Wed, 01 May 2002 03:00:00 GMT 


sswi #14 / 24

Rotate one pixel around another pixel...
Quote:
>I'm trying to do something similar and I don't understand what is happening. >The problem is that instead of taking 360 iterations to complete a circle, >it only takes 30. >I create a lookup table in the following manner: >for(int x =0; x <360; x++) > { > look_cos[x] = cos(x*(PI/180)); > look_sin[x] = sin(x*(PI/180)); > }
Are your arrays the right number format? A float, not an integer? The degrees to radians conversion seems to be okay... That is, if PI is equal 3.14159265 Why don't you try something even simpler, and just try to plot 360 points around in a circle? Quote: >FYI  166,165 that I use are the width and height of the image being >"rotated" > XPos = 300 * look_cos[0] + (g_DisplayWidth / 2  (166 / 2)); > YPos = 300 * look_sin[0] + (g_DisplayHeight / 2  (165 / 2));
Are you sure the order of operations with your multiplication and addition are right there? I forget which goes first... I always seperate stuff with parentheses to be sure.

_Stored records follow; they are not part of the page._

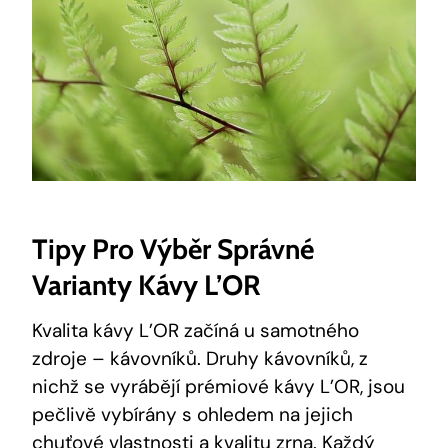
Tipy Pro Výběr Správné
Varianty Kávy L’OR
Kvalita kávy L’OR začíná u samotného
zdroje – kávovníků. Druhy kávovníků, z
nichž se vyrábějí prémiové kávy L’OR, jsou
pečlivě vybírány s ohledem na jejich
chuťové vlastnosti a kvalitu zrna. Každý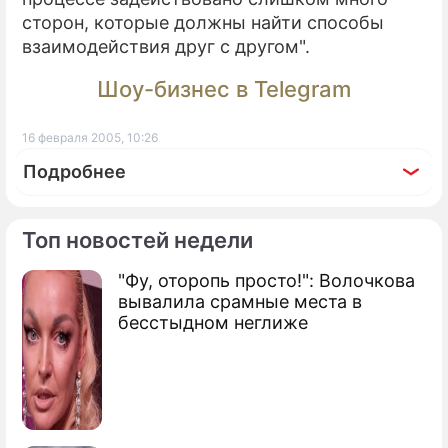
сторон, которые должны найти способы
взаимодействия друг с другом".
Шоу-бизнес в Telegram
16 февраля 2005, 10:26
Подробнее
Топ новостей недели
"Фу, оторопь просто!": Волочкова
По теме
вывалила срамные места в
бесстыдном неглиже
МВД займется реализацией бензина
Нефть уходит - бензин дорожает
Владимир Путин удешевил бензин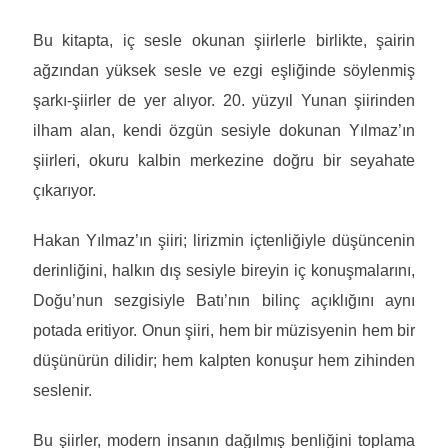
Bu kitapta, iç sesle okunan şiirlerle birlikte, şairin
ağzından yüksek sesle ve ezgi eşliğinde söylenmiş
şarkı-şiirler de yer alıyor. 20. yüzyıl Yunan şiirinden
ilham alan, kendi özgün sesiyle dokunan Yılmaz’ın
şiirleri, okuru kalbin merkezine doğru bir seyahate
çıkarıyor.
Hakan Yılmaz’ın şiiri; lirizmin içtenliğiyle düşüncenin
derinliğini, halkın dış sesiyle bireyin iç konuşmalarını,
Doğu’nun sezgisiyle Batı’nın bilinç açıklığını aynı
potada eritiyor. Onun şiiri, hem bir müzisyenin hem bir
düşünürün dilidir; hem kalpten konuşur hem zihinden
seslenir.
Bu şiirler, modern insanın dağılmış benliğini toplama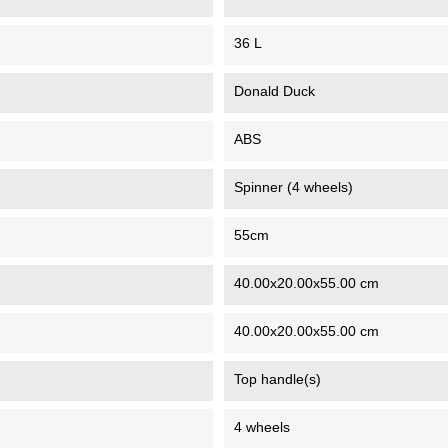
36 L
Donald Duck
ABS
Spinner (4 wheels)
55cm
40.00x20.00x55.00 cm
40.00x20.00x55.00 cm
Top handle(s)
4 wheels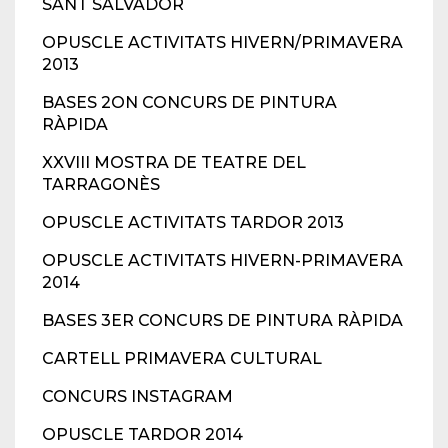
SANT SALVADOR
OPUSCLE ACTIVITATS HIVERN/PRIMAVERA
2013
BASES 2ON CONCURS DE PINTURA
RÀPIDA
XXVIII MOSTRA DE TEATRE DEL
TARRAGONÈS
OPUSCLE ACTIVITATS TARDOR 2013
OPUSCLE ACTIVITATS HIVERN-PRIMAVERA
2014
BASES 3ER CONCURS DE PINTURA RÀPIDA
CARTELL PRIMAVERA CULTURAL
CONCURS INSTAGRAM
OPUSCLE TARDOR 2014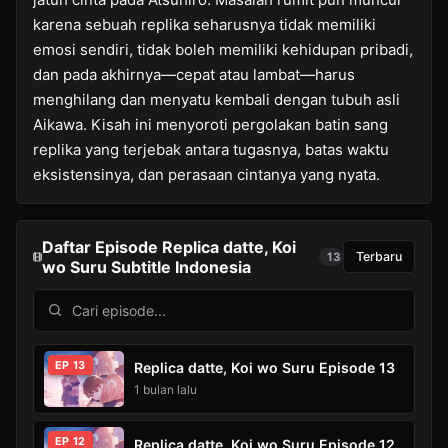
karena sebuah replika seharusnya tidak memiliki
emosi sendiri, tidak boleh memiliki kehidupan pribadi,
dan pada akhirnya—cepat atau lambat—harus
menghilang dan menyatu kembali dengan tubuh asli
Aikawa. Kisah ini menyoroti pergolakan batin sang
replika yang terjebak antara tugasnya, batas waktu
eksistensinya, dan perasaan cintanya yang nyata.
Daftar Episode Replica datte, Koi
Terbaru
13
wo Suru Subtitle Indonesia
EP 13
Replica datte, Koi wo Suru Episode 13
1 bulan lalu
EP 12
Replica datte, Koi wo Suru Episode 12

Thu, 02 May 2002 03:00:00 GMT 


Kory Bricke #15 / 24

Rotate one pixel around another pixel...
After finally giving up for the night and getting some sleep I took a look at it again with "fresh" eyes and figured out that the problem was because I had defined PI as const PI = 3.1415926535897932384626433832795; when I should have done const float PI = 3.1415926535897932384626433832795; After making the change everything works great
Quote:
> >I'm trying to do something similar and I don't understand what is happening. > >The problem is that instead of taking 360 iterations to complete a circle, > >it only takes 30. > >I create a lookup table in the following manner: > >for(int x =0; x <360; x++) > > { > > look_cos[x] = cos(x*(PI/180)); > > look_sin[x] = sin(x*(PI/180)); > > } > Are your arrays the right number format? A float, not an integer? > The degrees to radians conversion seems to be okay... That is, if PI > is equal 3.14159265 > Why don't you try something even simpler, and just try to plot 360 > points around in a circle? > >FYI  166,165 that I use are the width and height of the image being > >"rotated" > > XPos = 300 * look_cos[0] + (g_DisplayWidth / 2  (166 / 2)); > > YPos = 300 * look_sin[0] + (g_DisplayHeight / 2  (165 / 2)); > Are you sure the order of operations with your multiplication and > addition are right there? I forget which goes first... I always > seperate stuff with parentheses to be sure.